Dataset entries
*-*-*
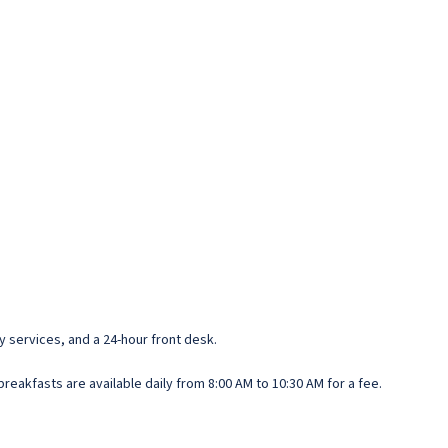
y services, and a 24-hour front desk.
breakfasts are available daily from 8:00 AM to 10:30 AM for a fee.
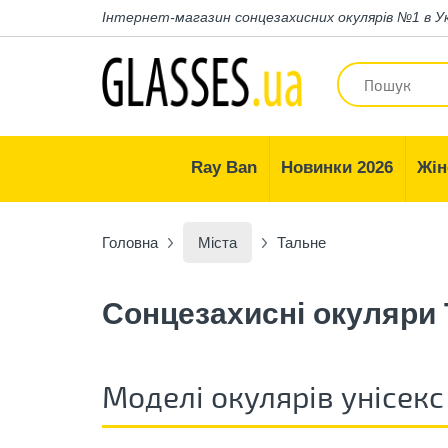
Інтернет-магазин
сонцезахисних окулярів №1 в У
Ray Ban
Новинки 2026
Жін
Головна
Міста
Тальне
Сонцезахисні окуляри
Моделі окулярів унісекс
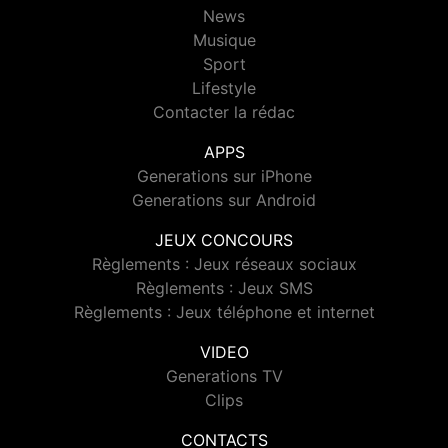
News
Musique
Sport
Lifestyle
Contacter la rédac
APPS
Generations sur iPhone
Generations sur Android
JEUX CONCOURS
Règlements : Jeux réseaux sociaux
Règlements : Jeux SMS
Règlements : Jeux téléphone et internet
VIDEO
Generations TV
Clips
CONTACTS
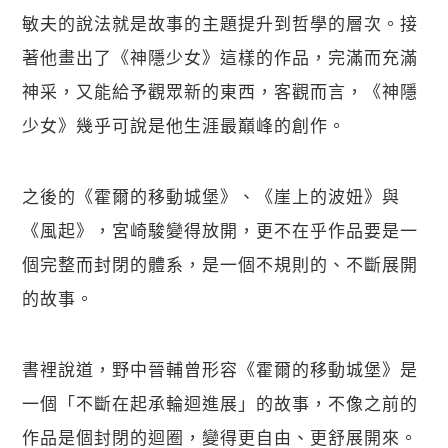
敏夫的說法就是故事的主題提升到哲學的層次。接
著他畫出了《神隱少女》這樣的作品，完滿而充滿
神采，又能給予觀眾新的東西，客觀而言，《神隱
少女》幾乎可說是他生涯最巔峰的創作。
之後的《霍爾的移動城堡》、《崖上的波妞》與
《風起》，宮崎駿變得放開，更不在乎作品要是一
個完整而封閉的體系，是一個不規則的、不斷展開
的故事。
書裡說道，野中晉輔曾形容《霍爾的移動城堡》是
一個「不斷在起承輪迴進展」的故事，不像之前的
作品是個封閉的迴圈，變得更自由、更舒展開來。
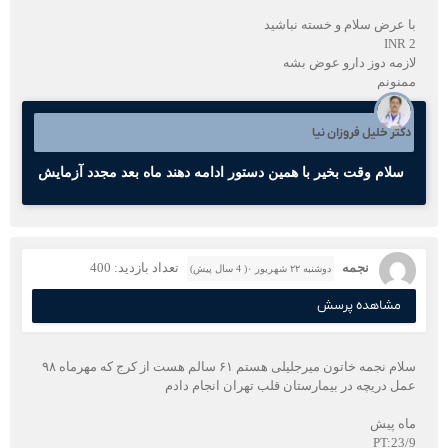
با عرض سلام و خسته نباشيد
INR 2
لازمه دوز دارو عوض بشه
ممنونم
دکتر خلیل فروزان نیا
سلام وقت بخیر با همین دستور ادامه دهند ماه بعد مجدد آزمایش
نجمه
تعداد بازدید: 400
دوشنبه ۲۲ شهریور ۰( 4 سال پیش)
مشاهده پرسش
سلام نجمه خاتون میرجلیلی هستم ۶۱ سالم هست از کرج که مهرماه ۹۸
عمل دریچه در بیمارستان قلب تهران انجام دادم
ماه پیش
PT:23/9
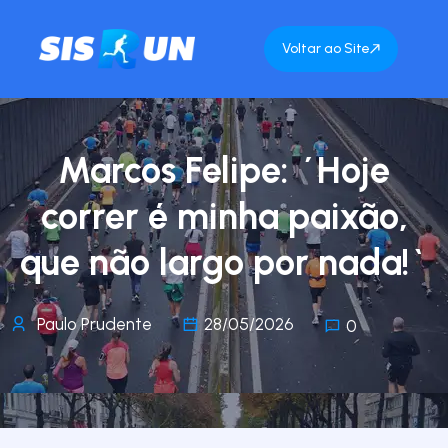
Voltar ao Site
Marcos Felipe: ´Hoje
correr é minha paixão,
que não largo por nada!`
Paulo Prudente
28/05/2026
0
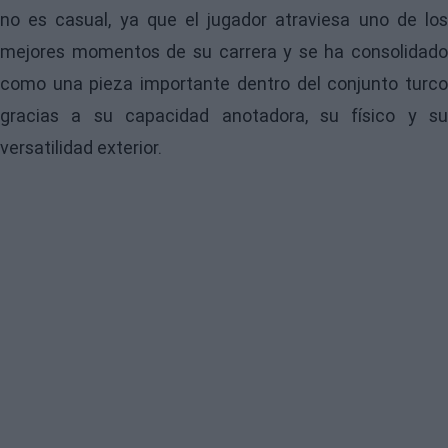
no es casual, ya que el jugador atraviesa uno de los
mejores momentos de su carrera y se ha consolidado
como una pieza importante dentro del conjunto turco
gracias a su capacidad anotadora, su físico y su
versatilidad exterior.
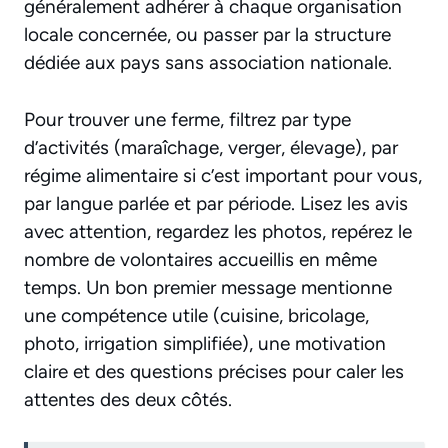
généralement adhérer à chaque organisation
locale concernée, ou passer par la structure
dédiée aux pays sans association nationale.
Pour trouver une ferme, filtrez par type
d’activités (maraîchage, verger, élevage), par
régime alimentaire si c’est important pour vous,
par langue parlée et par période. Lisez les avis
avec attention, regardez les photos, repérez le
nombre de volontaires accueillis en même
temps. Un bon premier message mentionne
une compétence utile (cuisine, bricolage,
photo, irrigation simplifiée), une motivation
claire et des questions précises pour caler les
attentes des deux côtés.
*-*-*
What this task involves
Look through the entries and copy every line in which the string "نجمه" appears.

Your solution
نجمه
سلام نجمه خاتون میرجلیلی هستم ۶۱ سالم هست از کرج که مهرماه ۹۸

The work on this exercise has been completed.